Data extract >>
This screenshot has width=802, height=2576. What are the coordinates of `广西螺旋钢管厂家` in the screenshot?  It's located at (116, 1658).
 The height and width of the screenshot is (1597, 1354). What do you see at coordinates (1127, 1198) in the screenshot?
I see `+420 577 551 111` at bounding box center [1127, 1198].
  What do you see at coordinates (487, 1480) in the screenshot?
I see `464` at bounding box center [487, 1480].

Action item >> Take the entries above and repeat them. Alter nothing.

Response to the exercise >>
This screenshot has width=802, height=2576. What are the coordinates of `广西螺旋钢管厂家` in the screenshot?  It's located at (116, 1658).
 The height and width of the screenshot is (1597, 1354). What do you see at coordinates (1127, 1198) in the screenshot?
I see `+420 577 551 111` at bounding box center [1127, 1198].
  What do you see at coordinates (487, 1480) in the screenshot?
I see `464` at bounding box center [487, 1480].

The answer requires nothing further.